Managing Unstructured Data
Josh Bohls
Unstructured data does not fit neatly into databases or systems and therefore managing it can be a challenge. Files such as photos, audio and video recordings, and PDF documents rely on labeling, metadata, and sophisticated search capabilities to make them useful and findable within the organization. This is a fantastic application for machine learning (ML) and artificial intelligence (AI) to conduct complicated tasks like speech and text recognition, for example.
Inkscreen secure content capture solutions help your organization capture, protect, and manage media and documents that employees create in the course of day-to-day business. Due to the unstructured nature of this data, our CAPTOR solutions are engineered to do much of the heavy lifting to enhance the content so that is more valuable and useful. Here are some examples of how we help you manage unstructured data.
1) Speech-to-Text Transcripts. If enabled by policy and permitted by the user, CAPTOR creates transcript of audio recordings. These can be useful if you want to easily extract what was said in a recording, but it is also used to search for media.
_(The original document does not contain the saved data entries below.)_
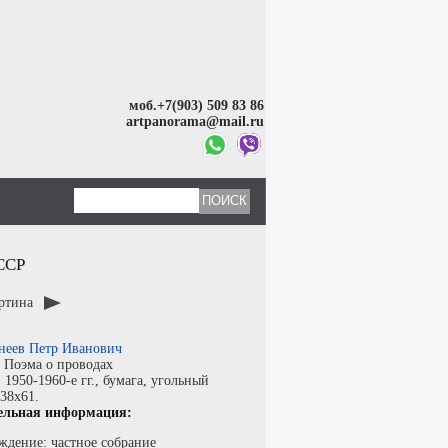
моб.+7(903) 509 83 86
artpanorama@mail.ru
ССР
артина
неев Петр Иванович
:
Поэма о проводах
:
1950-1960-е гг.,
бумага
,
угольный
 38x61.
ельная информация:
ждение: частное собрание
For example if the system detected someone saying the word “spaghetti” in an audio recording, you would be able to enter “spaghetti” as a search key word and find the recording.
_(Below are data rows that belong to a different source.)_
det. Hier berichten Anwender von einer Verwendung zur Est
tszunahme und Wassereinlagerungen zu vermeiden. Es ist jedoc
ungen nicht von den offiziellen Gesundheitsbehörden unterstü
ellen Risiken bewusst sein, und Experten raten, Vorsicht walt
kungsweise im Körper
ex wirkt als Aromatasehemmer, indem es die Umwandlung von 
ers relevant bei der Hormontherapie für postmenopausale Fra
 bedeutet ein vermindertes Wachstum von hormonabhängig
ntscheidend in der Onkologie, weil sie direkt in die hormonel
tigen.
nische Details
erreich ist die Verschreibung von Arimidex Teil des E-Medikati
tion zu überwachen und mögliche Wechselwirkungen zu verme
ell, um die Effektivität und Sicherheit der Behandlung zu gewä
2) Optical Character Recognition (OCR). CAPTOR uses OCR to identify text found in photos and documents. These identified text strings are then searchable. Say for example you are a healthcare worker responsible for taking a photo of each patient’s identification card. You would be able to search for the patient’s name or any other text string that appears on the ID and find the file.
3) Media Info Notes. Every media file (audio, video, or photo) can be notated to add notes or context to the file. For photos, this can also be displayed visually on the caption along with the username, time/date stamp, and location (if enabled). For videos, this can be added to the “final frame” of the video recording. For example, a police officer may add notes to a photo to identified a suspect or the room in a house where the photo was taken. In all cases, these notes are searchable.
4) Location Stamps. If location tracking is enabled by policy and permitted by the end user, CAPTOR will record where media files are captured. This can be represented in City/State/Country format, or GPS latitude/longitude coordinates. The user would also be able to enhance the location by entering a more specific “custom location” value in the media info screen. Future versions of CAPTOR will include a map-based search tool which will organize media by the location in which it was captured.
5) File Nomenclature. CAPTOR enables the IT Admin to configure a customized file nomenclature system so that captured content follows a specific naming convention. For example, the user may be referenced in the file name, or maybe an organization or department (josh_2021-07-2912-23-08.jpg or marcom_021-07-2912-23-08.m4a).
6) Text Label Annotations. Photos can be annotated within CAPTOR to provide context using a variety of annotation tools. Text labels added to photos are searchable.
7) Metadata. The most common and useful way to store labels and contextual information is by writing to the media's metadata. When content is shared outside of CAPTOR the file metadata is updated to include much from items 1-6 (*as allowed by configuration and permitted by user). If you attended the MobileIron Live event in 2016 you may have received a METADATA HEAD t-shirt from us!
All of these features allow organizations using the CAPTOR secure content capture solution to capture, protect, and manage unstructured data in a balanced way that is streamlined for the app user and meeting data protection, compliance, and management policies of the organization.